Comprised of Elsa Bekman (vocals), Henk Kemkes (guitar), Michael Willemsen (bass), Bas de Vries (drums), Paul Jonker (Hammond), Berd Ruttenberg (baritone sax), Coen de Vries (tenor sax) and Siebe Posthuma de Boer (trumpet), the Amsterdam, The Netherlands-based soul act The Tibbs formed in 2012 and within their first couple of years together, they developed a reputation nationally as one of their country’s finest soul acts; in fact, they self-released an attention grabbing demo, which was followed by a 45rpm vinyl release through German funk label Tramp Records, and their full-length debut Takin’ Over, which was released by Italian soul and funk label, Record Kicks Records, the label home of Hannah Williams and the Affirmations and Marta Ren and the Groovelets among others. Adding to a growing profile, the band has played the North Sea Jazz Club and have a live performance on Dutch national Radio 6 (since renamed NPO Soul and Jazz). 

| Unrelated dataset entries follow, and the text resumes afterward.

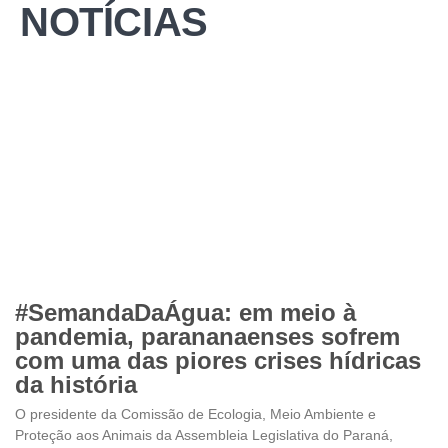
NOTÍCIAS
#SemandaDaÁgua: em meio à
pandemia, parananaenses sofrem
com uma das piores crises hídricas
da história
O presidente da Comissão de Ecologia, Meio Ambiente e
Proteção aos Animais da Assembleia Legislativa do Paraná,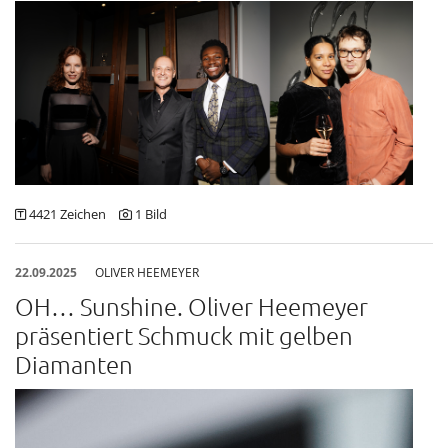
Find My Home
Galerie bei der Albertina Zetter
Galerie Kovacek & Zetter
Joji Hattori / Shiki
Julius Meinl
Kovacek Contemporary
4421 Zeichen
1 Bild
La Biosthétique
Longchamp
22.09.2025
OLIVER HEEMEYER
OH… Sunshine. Oliver Heemeyer
Louis Vuitton
präsentiert Schmuck mit gelben
Oliver Heemeyer
Diamanten
PR International
Sabine Wiedenhofer
SKREIN*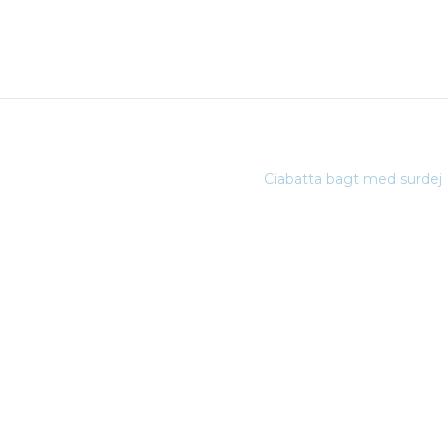
Ciabatta bagt med surdej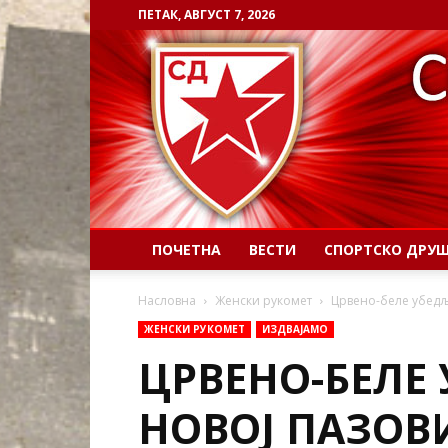
ПЕТАК, АВГУСТ 7, 2026
ПОЧЕТНА
ВЕСТИ
СПОРТСКО ДРУ
Насловна
Женски рукомет
Црвено-беле убедљи
ЖЕНСКИ РУКОМЕТ
ИЗДВАЈАМО
ЦРВЕНО-БЕЛЕ
НОВОЈ ПАЗОВИ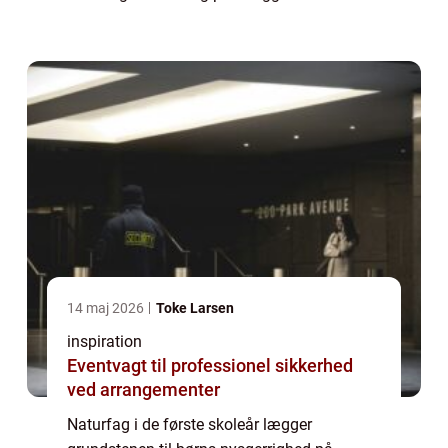
tydelige mål, praktiske aktiviteter og gode
materialer, får eleverne både viden, ordforråd
og mod på a...
14 maj 2026
Toke Larsen
inspiration
Eventvagt til professionel sikkerhed
ved arrangementer
Naturfag i de første skoleår lægger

“Lies,” the Dutch soul act’s latest single was officially released today as a 45rpm vinyl and digital download through Record Kicks, and the single will further cement Record Kicks Records as purveyors of the some of the Europe’s — if not the world’s — finest soul acts. And naturally, the single prominently features Bekman’s incredibly soulful, pop star belter vocals paired with a backing band, much like the aforementioned Affirmations could give the Daptone crew a run for their money. Thematically and lyrically, the song is  a classic soul-inspired torch burner that focuses on a narrator, who is desperate to break out of an oppressive and deeply frustrating routine, and recognizing that in order to do so, requires an almost superhuman resolve, strength and sense of independence; and that worse yet, that while necessary for her, it’ll be painfully lonely. 

Look for the Dutch act’s highly-anticipated sophomore effort, which will include “Lies” sometime in 2018 — but in the meantime, the recently released film noir-like video, directed by the band’s Ekman, features her as a bored and dissatisfied wife, who recognizes that if she doesn’t break out of a dreadful, soul sucking routine, she’ll die doing the same exact thing as she’s always done; and from the moment the performance sequences begin Ekman goes from meek and compliant to a stomping, force of nature that demands your attention.